It's about making the best of a situation that allows for it. We're using four microphones instead of two, which allows us to do things we otherwise could not do with just two. We can take advantage of that instead of simply duplicating what we would have done if we only had two microphones to begin with.
Most think of stereo as being mostly about left/right. After all we are recording left and right channels most of the time. Point one mic left-ish and one right-ish. Yet a deeper and more fundamental aspect is the balance between direct-sound/reverberant-sound. And even at the level of left/right-ness, there are are other equally important stereo aspects such as the sense of width, openess, center/side-ness, etc.

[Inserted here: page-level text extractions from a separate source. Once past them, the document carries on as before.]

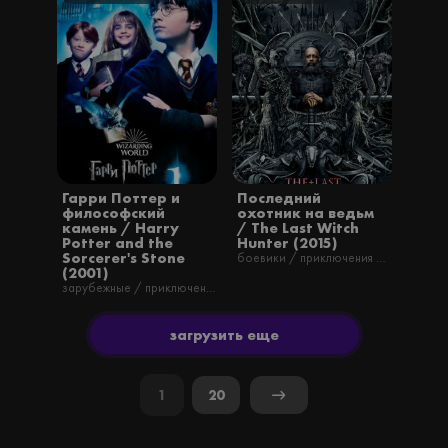
Гарри Поттер и
Последний
философский
охотник на ведьм
камень / Harry
/ The Last Witch
Potter and the
Hunter (2015)
Sorcerer's Stone
боевики / приключения / фильмы / фэнтези
(2001)
зарубежные / приключения / семейные / фильмы / фэнтези / русские
загрузить еще
1
20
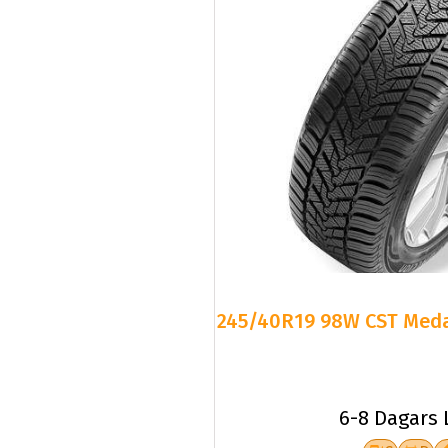
245/40R19 98W CST Medal
6-8 Dagars 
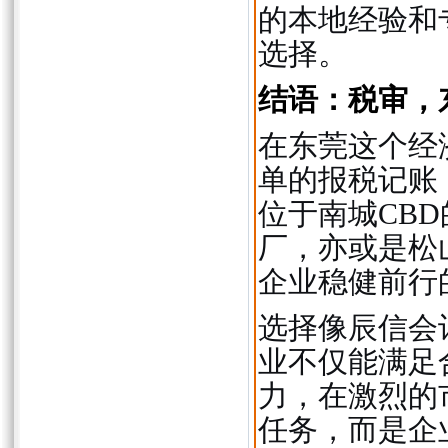
的本地经验和
选择。
结语：税审，
在东莞这个经
单的报税记账
位于南城CB
厂，亦或是松
企业稳健前行
选择像辰信会
业不仅能满足
力，在激烈的
任务，而是企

Omni microphones are often considered to sound natural and open compared to directional microphones. But it can be difficult to use them optimally because we have no control over directivity and recordings made with them can sound distant, muffled, boomy, etc. unless we can put them in the optimal spot in an optimal sounding room. By using more than two directional mics and arranging them in such a way that the combined coverage of all of them together approaches omnidirectionality, we get a very natural, open "you are there" type sound but with directionality. We gain control over left/right/front/back/side-to-side balance of things in ways we can't using just a pair of omnidirectional mics or just a pair of directional mics. It gives us some control and differentiation over direct/reverberant, front/back, left/right, and center/sides, with improved left/right imaging as well.
Here's an analogy which might help-
Consider a two channel Mid/Side microphone setup. The Mid microphone faces directly forwards and records the up-front mono component of the sound- ideally dominated direct sound from the stage and PA. But the Side microphone faces sideways, recording the stereo ambience and width components of the sound- more or less everything except the direct sound coming from directly forward. It wouldn't work if the Mid and Side microphones were both pointed directly forward.

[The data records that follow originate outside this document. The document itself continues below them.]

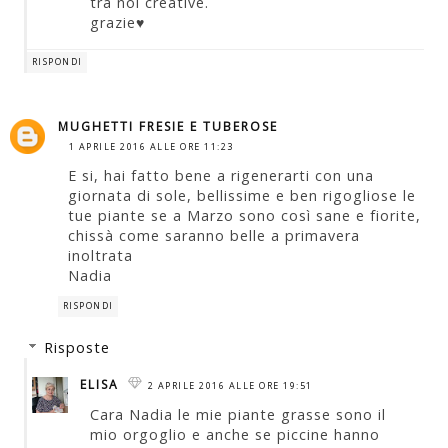
tra noi creative.
grazie♥
RISPONDI
MUGHETTI FRESIE E TUBEROSE
1 APRILE 2016 ALLE ORE 11:23
E si, hai fatto bene a rigenerarti con una
giornata di sole, bellissime e ben rigogliose le
tue piante se a Marzo sono così sane e fiorite,
chissà come saranno belle a primavera
inoltrata
Nadia
RISPONDI
Risposte
ELISA
2 APRILE 2016 ALLE ORE 19:51
Cara Nadia le mie piante grasse sono il
mio orgoglio e anche se piccine hanno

The PAS Neumann pair (X/Y or near-spaced) is analogous to the Mid microphone, focusing on the direct sound from the stage and PA. It just has some added stereo directionality to it. The sideways or backwards pointing Naks are analogous to the Side microphone, recording the spatial aspects of the sound, basically focused on everything else except the direct sound. The Neumann pair then does it's job best partly by excluding most everything except the direct sound (thus PAS), and the Nak pair makes it's contribution partly by excluding the direct sound and maximizing the ambient difference signal (thus pointed 180 degrees apart to maximize the difference between them, or directly away from the PA to minimize the direct sound pickup as much as possible). We get some control over the direct/reverberant balance by how much of the Nak pair we mix in with the Neumann pair, similar to adjusting the Mid/Side ratio of a M/S pair, but we have much more flexibility in doing so, and other stereo aspects like left/right and mono/wide can be addressed and adjusted separately.

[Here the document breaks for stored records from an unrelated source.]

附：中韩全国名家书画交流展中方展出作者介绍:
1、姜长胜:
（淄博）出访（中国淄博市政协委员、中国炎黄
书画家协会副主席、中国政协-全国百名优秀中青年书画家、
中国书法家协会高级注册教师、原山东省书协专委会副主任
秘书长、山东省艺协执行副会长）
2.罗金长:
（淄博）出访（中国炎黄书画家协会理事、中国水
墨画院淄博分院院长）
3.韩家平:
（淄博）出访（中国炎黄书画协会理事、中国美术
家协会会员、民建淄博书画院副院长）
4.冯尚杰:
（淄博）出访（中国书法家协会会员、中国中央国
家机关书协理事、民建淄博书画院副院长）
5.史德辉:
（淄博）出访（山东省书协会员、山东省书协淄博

The better sounding the room, the more leeway we have to not focus on the direct sound alone, and the more open natural and convincing the recording will sound. In a crappy sounding concrete box music club we might need to try and exclude everything but the direct sound as much as possible just to get something decently listenable which isn't all mud, boom and reverb. But in a good sounding space there is no reason to sacrifice everything else. Outdoors we are free of room problems for the most part, so setups which record in a more overall omnidirectional way (in a well managed omnidirectional way, determined by how we point and space the directional microphones) can make for much better recordings which we can't make in lesser environments.
Sure you can use the same microphone setup outdoors you'd use in the concrete box club, and it will probably sound somewhat better, but the point is that it could sound a whole lot better! I look at this the other way around-Figuring a setup appropriate for a perfect acoustic is my starting point. Figuring a setup used for crappy music clubs is a modification of that, doing whatever is necessary to make a good sounding recording in a non-optimal situation.